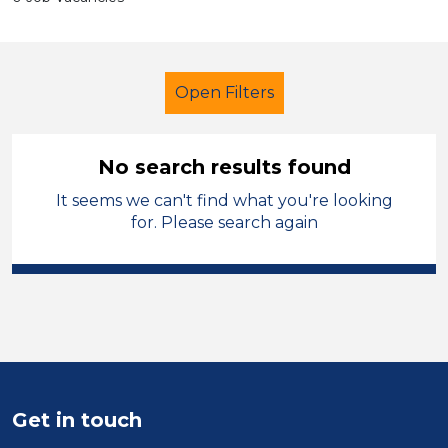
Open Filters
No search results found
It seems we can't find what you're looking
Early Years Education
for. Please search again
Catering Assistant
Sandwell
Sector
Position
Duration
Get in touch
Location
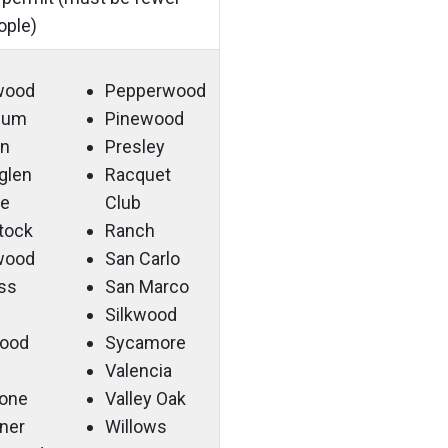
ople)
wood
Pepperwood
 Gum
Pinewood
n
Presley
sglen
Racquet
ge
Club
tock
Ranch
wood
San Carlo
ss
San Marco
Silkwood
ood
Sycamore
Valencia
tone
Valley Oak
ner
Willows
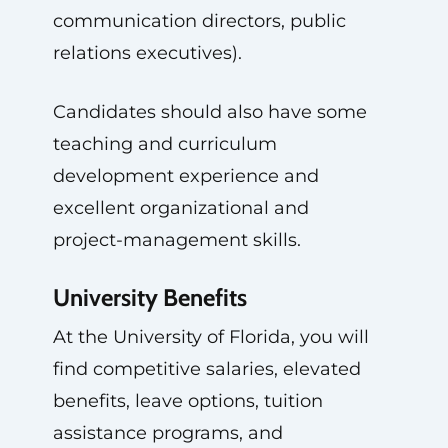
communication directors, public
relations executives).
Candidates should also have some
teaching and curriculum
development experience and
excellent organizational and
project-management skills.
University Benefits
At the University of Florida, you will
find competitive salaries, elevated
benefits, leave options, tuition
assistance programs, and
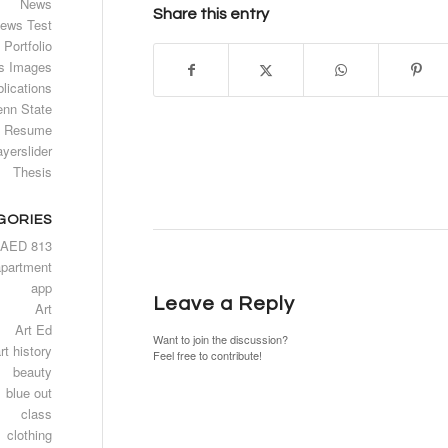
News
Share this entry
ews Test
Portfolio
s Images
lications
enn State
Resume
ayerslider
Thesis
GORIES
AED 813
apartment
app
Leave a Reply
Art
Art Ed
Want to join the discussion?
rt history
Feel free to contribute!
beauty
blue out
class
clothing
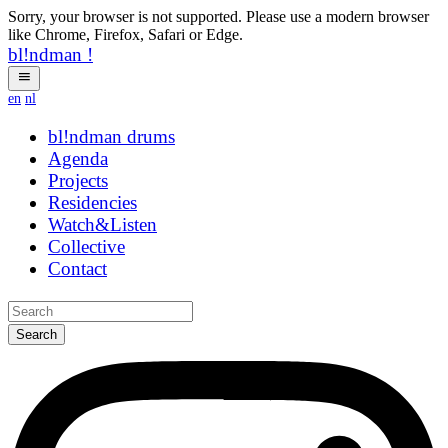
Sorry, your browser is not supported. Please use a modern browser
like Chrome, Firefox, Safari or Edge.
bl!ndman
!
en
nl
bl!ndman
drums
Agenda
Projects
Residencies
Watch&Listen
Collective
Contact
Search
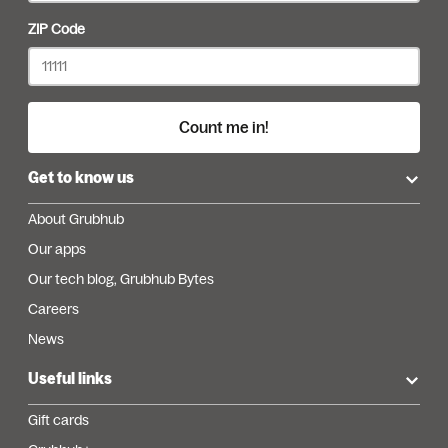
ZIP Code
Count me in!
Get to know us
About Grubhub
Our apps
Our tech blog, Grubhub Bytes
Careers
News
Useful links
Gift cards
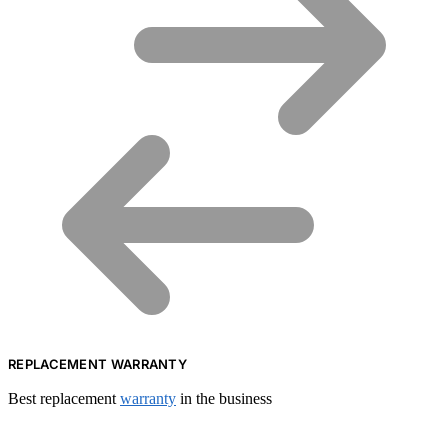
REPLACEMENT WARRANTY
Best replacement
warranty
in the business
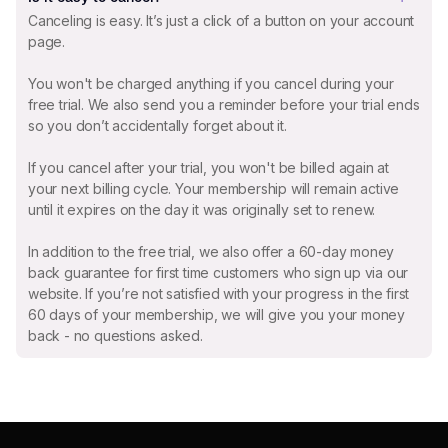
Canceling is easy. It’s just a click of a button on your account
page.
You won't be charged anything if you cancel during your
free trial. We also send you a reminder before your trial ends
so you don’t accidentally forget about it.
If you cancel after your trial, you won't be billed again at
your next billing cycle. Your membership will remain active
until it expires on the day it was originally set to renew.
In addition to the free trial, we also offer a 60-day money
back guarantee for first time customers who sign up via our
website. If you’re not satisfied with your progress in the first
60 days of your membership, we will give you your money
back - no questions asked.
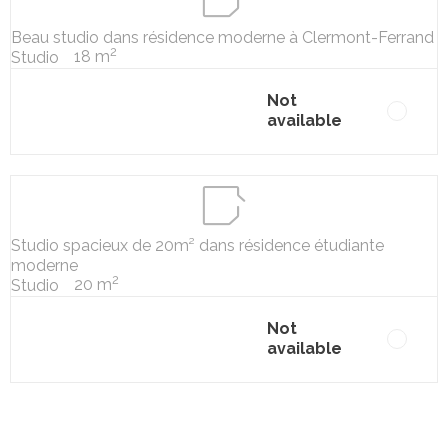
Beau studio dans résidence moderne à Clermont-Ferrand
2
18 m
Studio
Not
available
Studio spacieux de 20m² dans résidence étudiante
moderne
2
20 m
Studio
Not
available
*-*-*
#### Required action
Each line of the entries where the string "your" occurs should be shown.

#### Task response
Sorry, your browser is not supported. Please use a modern browser
Canceling is easy. It’s just a click of a button on your account
You won't be charged anything if you cancel during your
free trial. We also send you a reminder before your trial ends
If you cancel after your trial, you won't be billed again at
your next billing cycle. Your membership will remain active
website. If you’re not satisfied with your progress in the first
60 days of your membership, we will give you your money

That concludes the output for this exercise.